AIM OF THE TASK ▸ The output should consist solely of the line containing "Return results in <instances>...</instances>. Outline" and the lines that follow it through the end of the data below.

DATA SHOWN ▸

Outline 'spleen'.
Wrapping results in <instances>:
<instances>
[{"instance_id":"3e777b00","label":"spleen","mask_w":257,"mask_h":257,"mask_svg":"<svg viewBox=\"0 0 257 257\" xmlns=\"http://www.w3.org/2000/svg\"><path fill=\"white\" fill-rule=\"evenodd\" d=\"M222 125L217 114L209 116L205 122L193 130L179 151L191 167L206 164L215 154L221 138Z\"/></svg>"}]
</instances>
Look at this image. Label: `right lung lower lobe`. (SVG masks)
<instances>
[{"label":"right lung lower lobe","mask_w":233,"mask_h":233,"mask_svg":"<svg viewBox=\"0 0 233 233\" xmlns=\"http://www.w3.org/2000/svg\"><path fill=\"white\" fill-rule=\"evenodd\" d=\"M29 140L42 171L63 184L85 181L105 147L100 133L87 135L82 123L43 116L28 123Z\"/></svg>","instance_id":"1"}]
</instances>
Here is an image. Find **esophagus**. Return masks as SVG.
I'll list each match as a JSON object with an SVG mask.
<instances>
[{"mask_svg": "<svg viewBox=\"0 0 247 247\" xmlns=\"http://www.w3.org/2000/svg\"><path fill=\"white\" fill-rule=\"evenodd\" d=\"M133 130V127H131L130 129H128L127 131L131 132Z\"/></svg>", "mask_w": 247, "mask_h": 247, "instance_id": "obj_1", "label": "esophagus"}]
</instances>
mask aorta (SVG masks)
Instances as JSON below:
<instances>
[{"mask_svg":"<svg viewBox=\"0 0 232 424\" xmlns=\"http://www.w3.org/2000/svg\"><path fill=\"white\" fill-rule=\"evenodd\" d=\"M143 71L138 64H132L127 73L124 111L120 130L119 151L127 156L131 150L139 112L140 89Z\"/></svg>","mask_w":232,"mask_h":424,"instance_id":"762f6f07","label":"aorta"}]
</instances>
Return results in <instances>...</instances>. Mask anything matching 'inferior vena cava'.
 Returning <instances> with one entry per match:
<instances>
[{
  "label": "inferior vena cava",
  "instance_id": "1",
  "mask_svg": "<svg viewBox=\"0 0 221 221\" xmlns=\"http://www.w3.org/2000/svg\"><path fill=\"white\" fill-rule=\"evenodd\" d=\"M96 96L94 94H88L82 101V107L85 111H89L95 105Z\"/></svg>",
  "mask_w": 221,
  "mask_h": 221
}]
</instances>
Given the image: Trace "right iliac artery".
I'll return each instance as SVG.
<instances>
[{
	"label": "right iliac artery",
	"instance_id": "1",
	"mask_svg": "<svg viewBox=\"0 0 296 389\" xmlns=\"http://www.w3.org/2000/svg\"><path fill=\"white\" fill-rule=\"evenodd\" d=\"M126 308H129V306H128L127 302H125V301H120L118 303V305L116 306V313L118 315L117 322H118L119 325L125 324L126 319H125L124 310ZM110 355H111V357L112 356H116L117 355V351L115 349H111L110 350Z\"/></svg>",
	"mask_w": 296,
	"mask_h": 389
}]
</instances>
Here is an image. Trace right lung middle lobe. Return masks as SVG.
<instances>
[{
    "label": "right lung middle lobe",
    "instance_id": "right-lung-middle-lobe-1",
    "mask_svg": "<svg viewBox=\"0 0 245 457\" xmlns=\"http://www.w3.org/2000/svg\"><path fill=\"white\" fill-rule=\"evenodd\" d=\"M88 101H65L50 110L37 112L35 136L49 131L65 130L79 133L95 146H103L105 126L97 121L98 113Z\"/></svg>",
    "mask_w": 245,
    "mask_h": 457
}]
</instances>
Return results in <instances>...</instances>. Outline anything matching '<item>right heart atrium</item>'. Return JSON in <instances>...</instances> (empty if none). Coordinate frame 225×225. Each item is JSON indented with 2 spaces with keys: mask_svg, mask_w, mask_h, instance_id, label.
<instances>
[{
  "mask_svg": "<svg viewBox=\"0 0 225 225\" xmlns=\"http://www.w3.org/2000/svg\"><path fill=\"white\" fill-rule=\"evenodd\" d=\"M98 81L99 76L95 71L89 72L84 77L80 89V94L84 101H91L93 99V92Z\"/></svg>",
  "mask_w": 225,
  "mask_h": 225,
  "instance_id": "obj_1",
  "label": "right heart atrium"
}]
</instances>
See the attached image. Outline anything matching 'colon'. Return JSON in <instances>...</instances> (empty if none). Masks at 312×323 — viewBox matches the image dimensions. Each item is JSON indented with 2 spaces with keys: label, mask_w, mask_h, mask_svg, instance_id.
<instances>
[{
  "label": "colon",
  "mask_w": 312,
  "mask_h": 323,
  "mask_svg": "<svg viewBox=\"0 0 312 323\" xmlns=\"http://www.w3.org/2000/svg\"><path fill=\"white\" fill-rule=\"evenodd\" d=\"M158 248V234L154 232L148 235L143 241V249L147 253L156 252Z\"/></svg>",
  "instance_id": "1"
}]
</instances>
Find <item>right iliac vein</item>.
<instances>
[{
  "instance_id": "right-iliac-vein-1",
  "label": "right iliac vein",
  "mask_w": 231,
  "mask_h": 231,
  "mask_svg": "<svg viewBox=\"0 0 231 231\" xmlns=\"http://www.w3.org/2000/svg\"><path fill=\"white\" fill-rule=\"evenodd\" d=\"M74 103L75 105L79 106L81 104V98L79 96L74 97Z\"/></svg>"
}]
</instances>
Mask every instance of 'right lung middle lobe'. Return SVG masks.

YOUR RESPONSE ▸
Return results in <instances>...</instances>. Outline anything matching '<item>right heart atrium</item>'. Return JSON in <instances>...</instances> (empty if none). Coordinate frame 225×225. Each item is JSON indented with 2 spaces with keys: mask_svg, mask_w, mask_h, instance_id, label.
<instances>
[{
  "mask_svg": "<svg viewBox=\"0 0 225 225\" xmlns=\"http://www.w3.org/2000/svg\"><path fill=\"white\" fill-rule=\"evenodd\" d=\"M98 81L99 76L95 71L89 72L84 77L80 89V94L84 101H91L93 99V92Z\"/></svg>",
  "mask_w": 225,
  "mask_h": 225,
  "instance_id": "obj_1",
  "label": "right heart atrium"
}]
</instances>
See the attached image. Outline anything matching 'colon'. Return JSON in <instances>...</instances> (empty if none). Masks at 312×323 — viewBox matches the image dimensions. Each item is JSON indented with 2 spaces with keys: label, mask_w, mask_h, mask_svg, instance_id.
<instances>
[{
  "label": "colon",
  "mask_w": 312,
  "mask_h": 323,
  "mask_svg": "<svg viewBox=\"0 0 312 323\" xmlns=\"http://www.w3.org/2000/svg\"><path fill=\"white\" fill-rule=\"evenodd\" d=\"M158 248V234L154 232L148 235L143 241V249L147 253L156 252Z\"/></svg>",
  "instance_id": "1"
}]
</instances>
Find <item>right iliac vein</item>.
<instances>
[{
  "instance_id": "right-iliac-vein-1",
  "label": "right iliac vein",
  "mask_w": 231,
  "mask_h": 231,
  "mask_svg": "<svg viewBox=\"0 0 231 231\" xmlns=\"http://www.w3.org/2000/svg\"><path fill=\"white\" fill-rule=\"evenodd\" d=\"M74 103L75 105L79 106L81 104V98L79 96L74 97Z\"/></svg>"
}]
</instances>
Mask every instance of 'right lung middle lobe'. Return SVG masks.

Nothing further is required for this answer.